TASK OBJECTIVE » Start to finish, print the entries exactly, and carry none of the pictures over.

PROVIDED DATA »

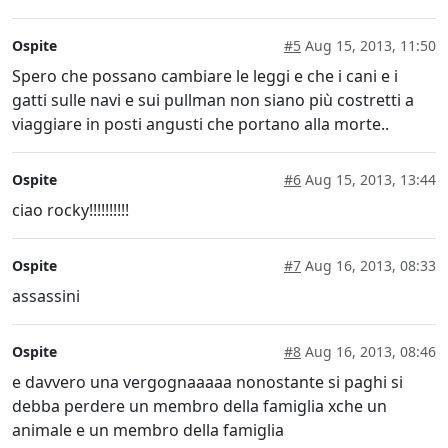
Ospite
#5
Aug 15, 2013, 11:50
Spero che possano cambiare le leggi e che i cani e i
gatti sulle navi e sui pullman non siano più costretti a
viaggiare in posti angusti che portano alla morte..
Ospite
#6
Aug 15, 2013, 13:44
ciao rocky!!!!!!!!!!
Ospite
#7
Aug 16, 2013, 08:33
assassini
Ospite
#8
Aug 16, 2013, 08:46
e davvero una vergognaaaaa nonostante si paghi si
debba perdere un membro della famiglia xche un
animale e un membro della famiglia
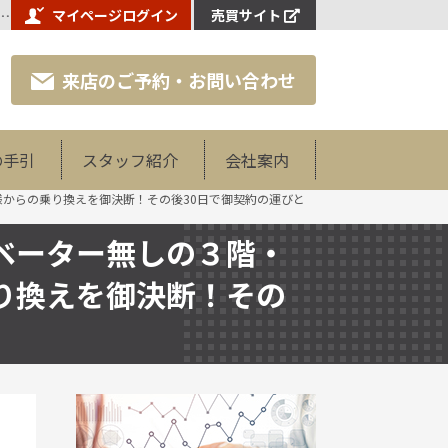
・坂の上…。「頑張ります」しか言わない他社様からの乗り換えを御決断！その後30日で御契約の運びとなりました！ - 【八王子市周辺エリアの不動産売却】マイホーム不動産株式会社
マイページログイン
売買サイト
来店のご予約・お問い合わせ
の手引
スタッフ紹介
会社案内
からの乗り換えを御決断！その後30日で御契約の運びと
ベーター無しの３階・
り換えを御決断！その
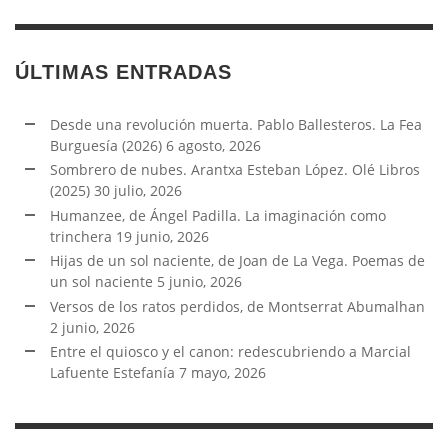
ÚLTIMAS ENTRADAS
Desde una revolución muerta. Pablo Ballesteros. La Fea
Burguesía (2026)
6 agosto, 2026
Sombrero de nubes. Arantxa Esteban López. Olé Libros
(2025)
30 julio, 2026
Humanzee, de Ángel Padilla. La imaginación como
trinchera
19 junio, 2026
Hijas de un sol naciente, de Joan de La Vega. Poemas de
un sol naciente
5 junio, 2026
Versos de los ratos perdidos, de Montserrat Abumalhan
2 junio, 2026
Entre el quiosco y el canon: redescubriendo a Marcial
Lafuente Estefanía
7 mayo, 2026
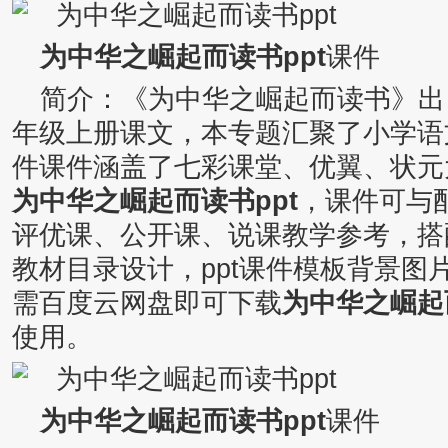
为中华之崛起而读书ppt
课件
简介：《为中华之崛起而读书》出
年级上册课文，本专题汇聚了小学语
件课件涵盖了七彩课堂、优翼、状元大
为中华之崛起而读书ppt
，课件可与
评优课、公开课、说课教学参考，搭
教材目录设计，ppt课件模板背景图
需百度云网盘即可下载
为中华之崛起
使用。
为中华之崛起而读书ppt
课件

RESPONSE BELOW »
Ospite
#5
Aug 15, 2013, 11:50
Spero che possano cambiare le leggi e che i cani e i
gatti sulle navi e sui pullman non siano più costretti a
viaggiare in posti angusti che portano alla morte..
Ospite
#6
Aug 15, 2013, 13:44
ciao rocky!!!!!!!!!!
Ospite
#7
Aug 16, 2013, 08:33
assassini
Ospite
#8
Aug 16, 2013, 08:46
e davvero una vergognaaaaa nonostante si paghi si
debba perdere un membro della famiglia xche un
animale e un membro della famiglia
・坂の上…。「頑張ります」しか言わない他社様からの乗り換えを御決断！その後30日で御契約の運びとなりました！ - 【八王子市周辺エリアの不動産売却】マイホーム不動産株式会社
マイページログイン
売買サイト
来店のご予約・お問い合わせ
の手引
スタッフ紹介
会社案内
からの乗り換えを御決断！その後30日で御契約の運びと
ベーター無しの３階・
り換えを御決断！その
ÚLTIMAS ENTRADAS
Desde una revolución muerta. Pablo Ballesteros. La Fea
Burguesía (2026)
6 agosto, 2026
Sombrero de nubes. Arantxa Esteban López. Olé Libros
(2025)
30 julio, 2026
Humanzee, de Ángel Padilla. La imaginación como
trinchera
19 junio, 2026
Hijas de un sol naciente, de Joan de La Vega. Poemas de
un sol naciente
5 junio, 2026
Versos de los ratos perdidos, de Montserrat Abumalhan
2 junio, 2026
Entre el quiosco y el canon: redescubriendo a Marcial
Lafuente Estefanía
7 mayo, 2026
为中华之崛起而读书ppt
课件
简介：《为中华之崛起而读书》出
年级上册课文，本专题汇聚了小学语
件课件涵盖了七彩课堂、优翼、状元大
为中华之崛起而读书ppt
，课件可与
评优课、公开课、说课教学参考，搭
教材目录设计，ppt课件模板背景图
需百度云网盘即可下载
为中华之崛起
使用。
为中华之崛起而读书ppt
课件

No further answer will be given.